Den Sonntag hielten die beiden jeweils für sich frei. Sie verbrachten ihn miteinander auf dem See oder auf ausgedehnten Wanderungen in der näheren Umgebung. Schang erzählte einmal, auf diesen Spaziergängen, vor allem in Zeiten vor den Wahlen, habe er, wenn Isabel die Leute links und rechts und auf alle Seiten freundlich gegrüsst habe, gewusst, jetzt sind wir wieder auf Wädenswiler Boden.
Ein schwerer Schlag, der Isabel Schaltenbrand zutiefst erschütterte, war, als ihr ihr geliebter Gatte im 70. Lebensjahr wegen Komplikationen nach einer Herzoperation am 25. Dezember 1991 völlig überraschend entrissen wurde, ohne dass sie von ihm hätte Abschied nehmen können.
Als ich Jahre später Isabel einmal mit dem Auto nach Hause brachte und vom Rötiboden Richtung Leihof fuhr, zeigte sie auf ein hell erleuchtetes Fenster an ihrem Haus. «Das isch am Schang siis Zimer gsii. Won immer ich amene Aabig gsii bi, wie lang e Sitzig au tuuret hed, er isch uufblibe und hed uf mich gwartet. Sid er nüme da isch, zünd ich jedes Mal, wen ich am Aabig furt gaa, deet s Liecht aa, das es hell isch, wenn ich hei chume, wie zu siine Ziite.»
 
An einer Geburtstagsfeier in Vitznau, 1985.
Ein weiteres Geschenk von Schulpflege und Lehrerschaft: Eine Gartenbank mit der Inschrift «I. Schaltenbrand Schulvorstand 1978-1990».
 

AUSKLANG

Nach einer intensiven Trauerzeit kehrte ihr Lebensmut allmählich wieder zurück. Sie liebte es, Besuche zu empfangen und von Freundinnen und Freunden eingeladen zu werden. Gerne nahm sie an den Zusammenkünften der ehemaligen Stadtratsmitglieder, des «Stöckli», teil oder traf sich mit befreundeten Ehepaaren zu einem Jass.
Zusammen mit den Familien ihrer beiden Töchter aus Schönenberg feierte sie regelmässig Weihnachten und die Kinder und Enkelkinder schätzen das «Schwümmbedli-Grosi», wie sie sie nannten, und von dem sie immer wieder grosszügig beschenkt wurden, sehr.

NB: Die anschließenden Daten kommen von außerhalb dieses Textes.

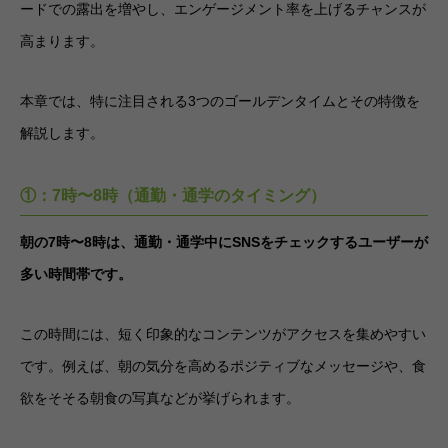
ードでの露出を増やし、エンゲージメント率を上げるチャンスが
高まります。
本章では、特に注目される3つのゴールデンタイムとその特徴を
解説します。
①：7時〜8時（通勤・通学のタイミング）
朝の7時〜8時は、通勤・通学中にSNSをチェックするユーザーが
多い時間帯です。
この時間には、短く印象的なコンテンツがアクセスを集めやすい
です。例えば、朝の気分を高めるポジティブなメッセージや、食
欲をそそる朝食の写真などが挙げられます。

Verschiedene Kulturreisen mit Konzertbesuchen führten sie zusammen mit ihrer Freundin Maria Christener nach Hamburg, Lübeck, Dresden und Berlin, wobei ein eigentlicher Höhepunkt für sie das Erleben einer Aufführung der Matthäuspassion an der Wirkungsstätte Bachs, der Thomaskirche in Leipzig, war.
Sie freute sich, mit ihren Angehörigen, Freunden und Freundinnen und einigen ihrer ehemaligen Schülerinnen in ihrer geräumigen Stube ihren 90. Geburtstag feiern zu können, und auch am einundneunzigsten war ihr Haus für alle Gratulanten und Gratulantinnen weit offen.
Abgesehen von einer leichten Gehbehinderung erfreute sie sich bis fast zuletzt ihrer bekannten geistigen Frische und nahm lebhaft Anteil am Geschick und Ergehen der ihr Vertrauten wie am Geschehen in der nahen und weiten Welt.
Sie war dankbar für alle Hilfe, die ihr in den letzten Jahren von Angehörigen, Freundinnen und ihrer treuen Haushälterin und auch der Spitex zuteil wurde, behielt aber bis zuletzt, was ihre Person betraf, die Entscheidungsbefugnis in der eigenen Hand.
Am 16. Oktober 2013 trat sie wegen eines Schwächeanfalls ins Seespital Horgen ein und wurde am 24. Oktober in die Pflegeabteilung des Tertianums verlegt. Dort ist sie in der Nacht auf den 21. November für immer heimgerufen worden.